Kategorie:
Konzertbericht
Titel:
Holmes & Friedemann Weise
Interpret:
Holmes
Datum:
27.03.2009
Lokation:
Kult 41, Bonn
Autor:
Lasse Paulus
Düsseldorf, 30.03.2009
Nach den letzten, wirklich gelungenen Konzerten im Bonner Kult 41 war klar, dass ich mir auch Holmes und Friedemann Weise angucken musste. Zu nett ist das Publikum und die Veranstaltung an sich. Da stellt man sich doch gerne zweieinhalb Stunden in den Stau, um von Düsseldorf nach Bonn zu kommen.
Wer die Geschichte von Crazewire und Friedemann Weise ein bisschen kennt, der weiß, dass in der Vergangenheit nicht immer alles glatt gelaufen ist. Dementsprechend gespannt war ich, wie sich der Kölner Songwriter so schlagen würde. Und um es vorwegzunehmen, Friedemann Weise konnte auf ganzer Linie überzeugen. Er war gut aufgelegt, was ich auch schon anders erlebt habe, und punktete mit einigen sehr lustigen Ansagen. Musikalisch tut ihm die Zusammenarbeit mit seinem Schlagzeuger (Hausmann?) sehr gut. Das ich manche seiner Songs immer noch nicht so richtig toll finde, sei nur eine kleine Randnotiz. Hingehen, angucken und ein eigenes Bild machen.
Holmes aus Schweden sind trotzdem ein ganz anderes Kaliber. Das liegt zum Teil aber auch daran, dass die Band mit sechs Musikern ein komplett anderes Stimmungsbild erzeugen kann. Die Songs des Albums „Wolves“ können live auf ganzer Linie überzeugen.
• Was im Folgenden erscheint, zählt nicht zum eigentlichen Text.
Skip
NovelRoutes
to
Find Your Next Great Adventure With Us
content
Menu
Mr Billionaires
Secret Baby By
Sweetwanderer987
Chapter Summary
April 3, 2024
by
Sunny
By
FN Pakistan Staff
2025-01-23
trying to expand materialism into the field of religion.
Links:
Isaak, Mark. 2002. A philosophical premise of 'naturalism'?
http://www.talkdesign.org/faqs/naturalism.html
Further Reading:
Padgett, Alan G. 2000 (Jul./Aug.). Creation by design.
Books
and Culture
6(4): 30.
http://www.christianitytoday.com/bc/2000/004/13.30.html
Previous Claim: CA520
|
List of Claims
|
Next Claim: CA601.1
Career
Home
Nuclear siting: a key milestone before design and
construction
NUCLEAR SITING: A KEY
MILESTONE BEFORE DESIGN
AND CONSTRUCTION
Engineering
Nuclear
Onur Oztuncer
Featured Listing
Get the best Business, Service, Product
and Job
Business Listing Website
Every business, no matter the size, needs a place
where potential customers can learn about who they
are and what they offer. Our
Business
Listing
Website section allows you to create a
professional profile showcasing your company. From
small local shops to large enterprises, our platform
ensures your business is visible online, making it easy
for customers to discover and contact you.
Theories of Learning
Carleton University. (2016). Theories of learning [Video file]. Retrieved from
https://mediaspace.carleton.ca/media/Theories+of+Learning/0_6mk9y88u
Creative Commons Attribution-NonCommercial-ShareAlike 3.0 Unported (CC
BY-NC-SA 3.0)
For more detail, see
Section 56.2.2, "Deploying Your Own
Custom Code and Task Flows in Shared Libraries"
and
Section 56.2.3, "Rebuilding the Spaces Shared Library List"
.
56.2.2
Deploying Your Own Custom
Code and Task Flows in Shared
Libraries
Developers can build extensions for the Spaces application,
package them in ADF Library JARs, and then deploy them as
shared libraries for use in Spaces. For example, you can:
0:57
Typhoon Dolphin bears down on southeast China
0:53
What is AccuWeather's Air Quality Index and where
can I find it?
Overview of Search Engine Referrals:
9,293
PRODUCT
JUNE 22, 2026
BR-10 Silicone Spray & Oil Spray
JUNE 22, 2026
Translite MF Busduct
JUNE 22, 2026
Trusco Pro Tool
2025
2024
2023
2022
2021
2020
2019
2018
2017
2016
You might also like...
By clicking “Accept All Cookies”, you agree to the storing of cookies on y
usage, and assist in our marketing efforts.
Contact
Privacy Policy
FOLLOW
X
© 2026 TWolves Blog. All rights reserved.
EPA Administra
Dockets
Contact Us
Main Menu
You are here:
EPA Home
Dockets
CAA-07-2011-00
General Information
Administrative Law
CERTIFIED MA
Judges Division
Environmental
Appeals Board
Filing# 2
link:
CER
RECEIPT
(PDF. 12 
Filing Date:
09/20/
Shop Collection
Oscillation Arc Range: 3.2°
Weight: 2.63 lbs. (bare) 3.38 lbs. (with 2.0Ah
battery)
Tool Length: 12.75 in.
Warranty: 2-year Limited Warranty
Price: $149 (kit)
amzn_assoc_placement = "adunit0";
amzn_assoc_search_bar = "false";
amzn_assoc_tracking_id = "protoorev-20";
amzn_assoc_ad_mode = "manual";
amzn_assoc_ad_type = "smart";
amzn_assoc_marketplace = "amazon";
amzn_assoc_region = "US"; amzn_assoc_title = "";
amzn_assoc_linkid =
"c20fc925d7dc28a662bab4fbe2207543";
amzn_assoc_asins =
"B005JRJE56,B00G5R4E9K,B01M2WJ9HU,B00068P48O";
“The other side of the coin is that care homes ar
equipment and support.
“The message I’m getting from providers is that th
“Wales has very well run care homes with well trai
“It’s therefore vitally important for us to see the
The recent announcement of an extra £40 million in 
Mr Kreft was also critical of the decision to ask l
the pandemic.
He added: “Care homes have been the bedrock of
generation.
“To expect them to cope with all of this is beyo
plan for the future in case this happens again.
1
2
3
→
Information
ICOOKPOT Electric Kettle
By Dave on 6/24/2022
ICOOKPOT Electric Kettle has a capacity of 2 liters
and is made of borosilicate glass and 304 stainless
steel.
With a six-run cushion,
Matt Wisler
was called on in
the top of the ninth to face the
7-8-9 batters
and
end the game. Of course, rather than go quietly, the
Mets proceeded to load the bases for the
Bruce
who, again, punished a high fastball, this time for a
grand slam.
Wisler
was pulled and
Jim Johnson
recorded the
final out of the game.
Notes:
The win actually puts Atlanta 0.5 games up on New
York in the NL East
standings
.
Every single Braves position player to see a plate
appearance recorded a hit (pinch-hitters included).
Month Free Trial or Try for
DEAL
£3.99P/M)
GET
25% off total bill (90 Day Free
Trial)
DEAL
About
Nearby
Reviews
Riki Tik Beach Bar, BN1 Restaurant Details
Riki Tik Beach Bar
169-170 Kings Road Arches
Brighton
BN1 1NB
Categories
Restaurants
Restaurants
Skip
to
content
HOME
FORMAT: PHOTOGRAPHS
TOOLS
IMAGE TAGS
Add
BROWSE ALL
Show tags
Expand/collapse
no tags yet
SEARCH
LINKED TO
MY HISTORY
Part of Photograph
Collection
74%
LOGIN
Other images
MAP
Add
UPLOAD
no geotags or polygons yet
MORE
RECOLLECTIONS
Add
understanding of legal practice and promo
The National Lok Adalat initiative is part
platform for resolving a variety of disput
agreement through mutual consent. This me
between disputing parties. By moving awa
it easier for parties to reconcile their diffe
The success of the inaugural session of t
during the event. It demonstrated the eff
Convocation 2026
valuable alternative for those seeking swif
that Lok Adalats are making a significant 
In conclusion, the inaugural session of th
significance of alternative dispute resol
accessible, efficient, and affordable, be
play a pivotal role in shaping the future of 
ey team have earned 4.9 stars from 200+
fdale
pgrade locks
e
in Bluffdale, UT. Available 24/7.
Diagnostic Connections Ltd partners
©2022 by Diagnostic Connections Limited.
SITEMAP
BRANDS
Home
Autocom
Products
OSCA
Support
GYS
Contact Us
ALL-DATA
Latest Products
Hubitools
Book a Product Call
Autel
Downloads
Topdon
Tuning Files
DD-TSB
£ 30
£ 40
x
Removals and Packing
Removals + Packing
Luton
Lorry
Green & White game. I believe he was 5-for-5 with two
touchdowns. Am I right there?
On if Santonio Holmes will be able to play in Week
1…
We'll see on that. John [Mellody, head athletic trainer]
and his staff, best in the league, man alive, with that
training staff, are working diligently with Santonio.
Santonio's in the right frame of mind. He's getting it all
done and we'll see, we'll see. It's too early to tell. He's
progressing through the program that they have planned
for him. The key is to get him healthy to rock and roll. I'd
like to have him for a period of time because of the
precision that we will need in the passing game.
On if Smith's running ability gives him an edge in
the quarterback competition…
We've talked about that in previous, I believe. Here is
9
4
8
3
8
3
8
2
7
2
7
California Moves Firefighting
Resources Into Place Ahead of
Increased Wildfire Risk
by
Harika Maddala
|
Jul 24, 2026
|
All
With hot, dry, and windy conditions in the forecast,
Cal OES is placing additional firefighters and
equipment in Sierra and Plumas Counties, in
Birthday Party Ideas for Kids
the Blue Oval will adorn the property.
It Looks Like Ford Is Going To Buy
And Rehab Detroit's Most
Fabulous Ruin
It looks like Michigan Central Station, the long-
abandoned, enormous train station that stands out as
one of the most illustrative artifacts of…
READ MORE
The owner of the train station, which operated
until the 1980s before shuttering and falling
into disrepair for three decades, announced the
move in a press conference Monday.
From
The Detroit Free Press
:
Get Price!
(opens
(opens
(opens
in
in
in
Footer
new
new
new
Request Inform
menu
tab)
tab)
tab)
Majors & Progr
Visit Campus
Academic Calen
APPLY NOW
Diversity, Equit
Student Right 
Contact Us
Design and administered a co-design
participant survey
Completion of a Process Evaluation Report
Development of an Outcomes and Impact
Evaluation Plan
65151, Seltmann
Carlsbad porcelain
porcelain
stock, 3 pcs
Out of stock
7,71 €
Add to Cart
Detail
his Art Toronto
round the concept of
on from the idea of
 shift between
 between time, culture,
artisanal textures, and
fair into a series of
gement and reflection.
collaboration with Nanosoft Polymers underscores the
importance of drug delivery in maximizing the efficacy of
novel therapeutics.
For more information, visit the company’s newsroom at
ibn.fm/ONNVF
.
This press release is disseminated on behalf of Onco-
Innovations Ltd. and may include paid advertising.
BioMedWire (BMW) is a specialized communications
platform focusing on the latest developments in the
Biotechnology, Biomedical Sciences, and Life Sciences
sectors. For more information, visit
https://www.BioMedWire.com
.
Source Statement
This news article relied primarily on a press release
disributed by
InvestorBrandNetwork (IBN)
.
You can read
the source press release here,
Das Publikum in Bonn war auch diesmal so freundlich, nicht an der Theke zu randalieren, sondern andächtig der Musik zu lauschen. Stellenweise war kein Mucks zu hören, was bei einem solchen Konzert wirklich wichtig ist. Um 22 Uhr musste leider Schluss sein, die Anwohner. Trotzdem war's mal wieder ein gelungener Abend.
Das sich jedoch nur 60 Menschen zu einem Konzert dieser Klasse, das zudem an einem Freitag Abend stattfand, aufraffen können, verstehe wer will. Ich nicht. Und das sechs Euro Eintritt offensichtlich zu viel sein sollen ist eine Frechheit, schließlich müssen von der Gage sechs Menschen essen und trinken sowie ein Bus getankt werden. Aber wem erzähl ich das...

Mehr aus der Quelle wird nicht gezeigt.